Out interim procedure has been to have one of us climb the ladder to the loft as the other kept the floor end stable. Items were then tossed or passed between us or raised/lowered on a sheet of plywood attached to a drywall lift, barely seen behind our construction. We made it work but the inconvenience moved us to consider better solutions.

After rejecting many permanently attached solutions we settled on building the beast in the picture. The platform is a simple two foot by six foot rectangle of two-by-fours, made rigid by a quarter sheet of plywood at the one end, with five-inch, locking swivel castersladderCasters at each corner and directly below the upright supports. The stringers are two-by-eights sloped for roughly eight and half feet of rise per five feet of run. The treads, attached by a trio of three-inch deck screws on each side, are two-by-sixes with the top one even with the loft floor. The uprights supporting the stringers are made of paired glued-and-screwed two-by-sixes, effectively four-by-sixes. And the cross-bracing is made of two-by-fours.

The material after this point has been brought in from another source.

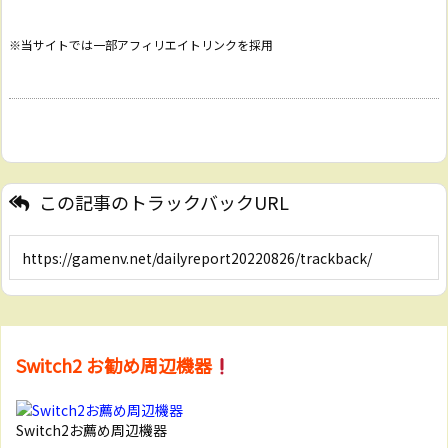
※当サイトでは一部アフィリエイトリンクを採用
この記事のトラックバックURL
Switch2 お勧め周辺機器
Switch2お薦め周辺機器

With casters unlocked it easily glides about the floor. Butted against either loft with casters locked there is a very, little rocking as the climber approaches the top but it does not at all feel unsafe. Best of all with the stringers extending past the top tread one can simply walk straight onto the loft. OSHA would surely grumble but we are dead chuffed.

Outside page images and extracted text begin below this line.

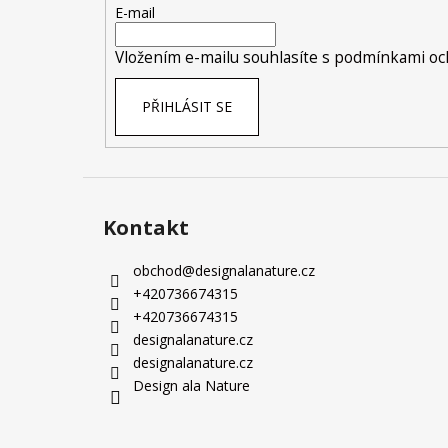
t
E-mail
í
Vložením e-mailu souhlasíte s
podmínkami och
PŘIHLÁSIT SE
Kontakt
obchod
@
designalanature.cz
+420736674315
+420736674315
designalanature.cz
designalanature.cz
Design ala Nature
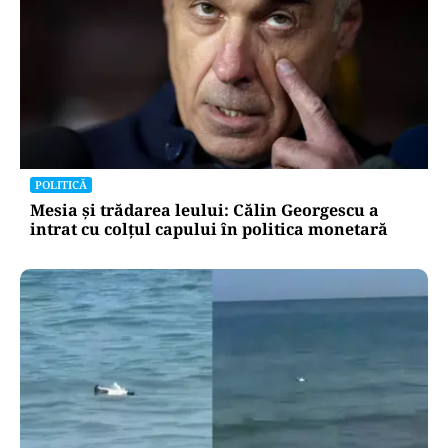
POLITICĂ
Mesia și trădarea leului: Călin Georgescu a
intrat cu colțul capului în politica monetară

Having caught up on our hives, we should now catch up on the trees we have provided specifically for for the bees, an update for last May’s planting and a belated report of new planting this May. While their days of abundant nectar are still years away last year’s plantings all survived fimbulwinter. The locust and bee bee tree were but tiny sticks and died back nearly to the ground but they have rallied with new foliage. Meanwhile the European linden, which had caused us the most worry after planting, looks incredibly hale.

We had planted it in a low area where the water table can get quite high because something we read suggested that it should tolerate that. But soon after planting came frequent heavy rains and the tree showed unhappy signs of overwatering. At four feet high it was already suffering from the shock of being dug up, shipped across the country, and replanted much more than its foot-high fellows. And now before it could develop a proper root system it was drowning. We had decided that in the unlikely case it survived until spring we would move it to a drier area and plant something more suitable in its old place. To our surprise it survived and thrived with water on the surface only yards away.

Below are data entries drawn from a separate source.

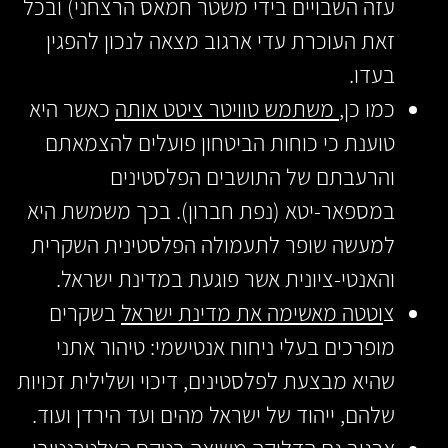
עזה השבויים בידי משטר חמאס הרצחני) ובכל
זאת העוכרת עדי ארגוב מצאה לנכון להפגין
בעדו.
כמו כן,
משתמש טוויטר ציטט אותה
כאשר היא
טוענת כי כוחות הביטחון פועלים להצמאתם
והרעבתם של התושבים הפלסטינים
במספאר-יטא (נפת חברון). בכך משמשת היא
למעשה שופר לתעמולה הפלסטינית השקרית
והאנטי-ציונית אשר פוגעת במדינת ישראל.
צ
וטטה מאשימה את מדינת ישראל
בשקרים
מופרכים בעלי ניחוח אנטישמי: טיהור אתני
שהיא מבצעת לפלסטינים, דיכוי ושלילית זכויות
שלהם, ייהוד של ישראל מהים ועד הירדן ועוד.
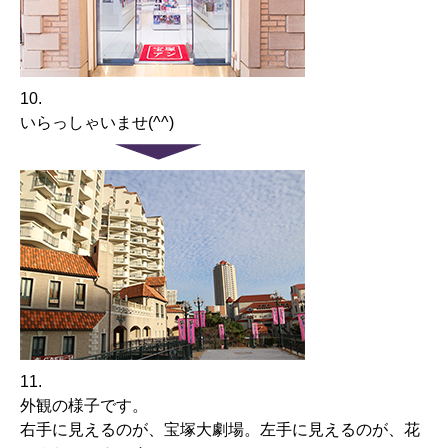
10.
いらっしゃいませ(^^)
11.
外観の様子です。
右手に見えるのが、宝塚大劇場。左手に見えるのが、花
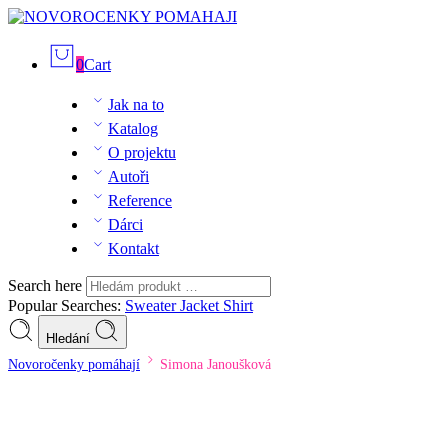
0
Cart
Jak na to
Katalog
O projektu
Autoři
Reference
Dárci
Kontakt
Search here
Popular Searches:
Sweater
Jacket
Shirt
Hledání
Novoročenky pomáhají
Simona Janoušková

Meanwhile its intended replacement had arrived, a black gum or tupelo. Probably not the same species made famous by the movie Ulee’s Gold and comfortable in swamps, it is close enough that our occasionally wet site should be no problem. We planted it about twenty five feet from the linden. It has a short bloom season from late April to May in Florida. We shall see what it does in Michigan.

Clethra alnifolia, also called summersweet or sweet pepperbush, has a fragrance that can reach far out to sea from coastal plantings, giving it the additional name of sailor’s delight. We have wanted one to perfume our garden even before we had plans to keep bees. Indeed it is reported to be merely a minor source of nectar but it blooms during July and August when any nectar may be welcome while awaiting the goldenrod.

When bunches of pussy willow branches again became available at the local farmers market we once more bought some and hoped they would develop roots. Willows of all kinds are so fond of developing roots that willow water, that is, water in which willow has been soaked is a home made substitute for the rooting hormone one buys at garden centers. A few did and were to be planted out in the wet area with the one survivor of the four from a previous year. Life, as usual, intruded and we did not plant them in time. Next year, perhaps, we should just stick them straight in the ground. The ones that do not root may at least provide decoys for the deer.

That leaves our little orchard of dwarf fruit trees begun two years ago, still alive but yet to bloom. This year we have added a Hosui Asian pear, for which we ought to be getting a pollinator in the fall.